ECONOMY

Low technological adaptability drives the ever-rising Greek trade deficit, study says

Greece remains stuck on the export model that prevailed in the 1990s, characterized by raw materials and labor-intensive goods, a think-tank study presented in Thessaloniki yesterday suggests. The report, presented by Prof. Theodosios Palaskas, research director of the Foundation for Economic and Industrial Research (IOBE), notes that Greek exports appear unable to compete with their respective products in markets other than those of Eastern and Central Europe. The conclusion also amounts to a warning, as a number of these countries are preparing to become European Union members and, as a result, are expected to increase their demand for low-cost, quality and specialized technology-intensive goods. A worrying sign, IOBE notes, is that Greece’s external trade deficit has swollen by 230 percent in the last two decades; Greece ranks 105th in the world in terms of exports as part of GDP (8.3 percent in 2000). «The competitiveness of enterprises is closely related to their technological development. The low-cost factor is no longer a competitive advantage, not even for the traditional (labor-intensive) productive activities… The competitive advantage of economies is now tested on characteristics regarding quality, novelty in design and innovative products… Competitiveness depends on the capacity for technological adaptation,» says the report. A second part of the study was prepared jointly with Panteion University and the University of Oxford and is based on comparisons between Greece and four other EU member states, Italy, Spain, the UK and Ireland.

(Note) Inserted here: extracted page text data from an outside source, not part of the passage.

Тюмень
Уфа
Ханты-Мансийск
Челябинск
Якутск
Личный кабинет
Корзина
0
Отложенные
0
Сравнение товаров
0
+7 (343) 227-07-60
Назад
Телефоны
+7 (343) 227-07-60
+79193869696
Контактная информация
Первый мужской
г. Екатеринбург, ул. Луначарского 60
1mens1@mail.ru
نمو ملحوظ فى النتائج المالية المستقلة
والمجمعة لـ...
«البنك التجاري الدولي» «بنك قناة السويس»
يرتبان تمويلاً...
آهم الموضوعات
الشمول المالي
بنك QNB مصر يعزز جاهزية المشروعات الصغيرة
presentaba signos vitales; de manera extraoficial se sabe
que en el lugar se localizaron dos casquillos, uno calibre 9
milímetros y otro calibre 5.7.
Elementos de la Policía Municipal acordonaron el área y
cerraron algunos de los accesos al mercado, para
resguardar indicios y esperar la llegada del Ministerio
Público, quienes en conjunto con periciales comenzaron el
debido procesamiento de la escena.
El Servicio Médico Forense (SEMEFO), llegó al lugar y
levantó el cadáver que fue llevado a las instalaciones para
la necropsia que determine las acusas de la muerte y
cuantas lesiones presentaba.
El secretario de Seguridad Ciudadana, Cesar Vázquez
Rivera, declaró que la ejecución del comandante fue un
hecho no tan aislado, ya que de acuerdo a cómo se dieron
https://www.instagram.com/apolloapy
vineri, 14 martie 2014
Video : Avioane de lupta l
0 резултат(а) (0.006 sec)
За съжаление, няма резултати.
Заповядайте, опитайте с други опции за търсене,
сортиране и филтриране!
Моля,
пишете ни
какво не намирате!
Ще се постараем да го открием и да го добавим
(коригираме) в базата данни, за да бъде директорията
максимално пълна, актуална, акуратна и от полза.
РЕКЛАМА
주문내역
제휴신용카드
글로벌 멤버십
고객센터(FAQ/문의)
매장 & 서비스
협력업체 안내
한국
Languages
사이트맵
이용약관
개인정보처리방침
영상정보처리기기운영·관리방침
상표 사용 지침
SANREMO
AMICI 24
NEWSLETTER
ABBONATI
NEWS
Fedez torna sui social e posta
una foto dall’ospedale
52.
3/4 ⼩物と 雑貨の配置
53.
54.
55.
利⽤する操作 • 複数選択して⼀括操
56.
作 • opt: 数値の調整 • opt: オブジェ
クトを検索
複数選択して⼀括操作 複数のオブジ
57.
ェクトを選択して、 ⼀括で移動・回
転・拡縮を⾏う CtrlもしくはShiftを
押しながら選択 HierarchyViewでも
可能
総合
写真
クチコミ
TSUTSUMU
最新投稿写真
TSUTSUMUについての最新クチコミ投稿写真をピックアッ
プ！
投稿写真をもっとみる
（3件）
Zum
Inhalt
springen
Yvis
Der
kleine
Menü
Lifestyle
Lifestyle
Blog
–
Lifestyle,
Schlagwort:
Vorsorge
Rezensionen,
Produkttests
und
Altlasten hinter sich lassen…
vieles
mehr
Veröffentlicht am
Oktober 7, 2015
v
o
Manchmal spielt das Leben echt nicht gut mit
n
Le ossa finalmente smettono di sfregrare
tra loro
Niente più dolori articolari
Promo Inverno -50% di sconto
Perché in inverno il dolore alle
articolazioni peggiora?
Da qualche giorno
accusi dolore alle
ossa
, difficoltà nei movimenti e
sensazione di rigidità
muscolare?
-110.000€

They show a number of important differences: 70.6 percent of Greek small and medium-size enterprises (SMEs) finance their investment from own funds, compared to an average of 56.1 percent of the other countries. It therefore appears that banks can do much more; only 20.6 percent of Greek SMEs believe that banks play the most important role in the financing of their investment, compared to 37.4 percent in the four EU partners. Greece’s unenviable record in technological adaptability is in line with its comparatively lowest share of spending on research and development as part of GDP. Further training is also funded at low levels.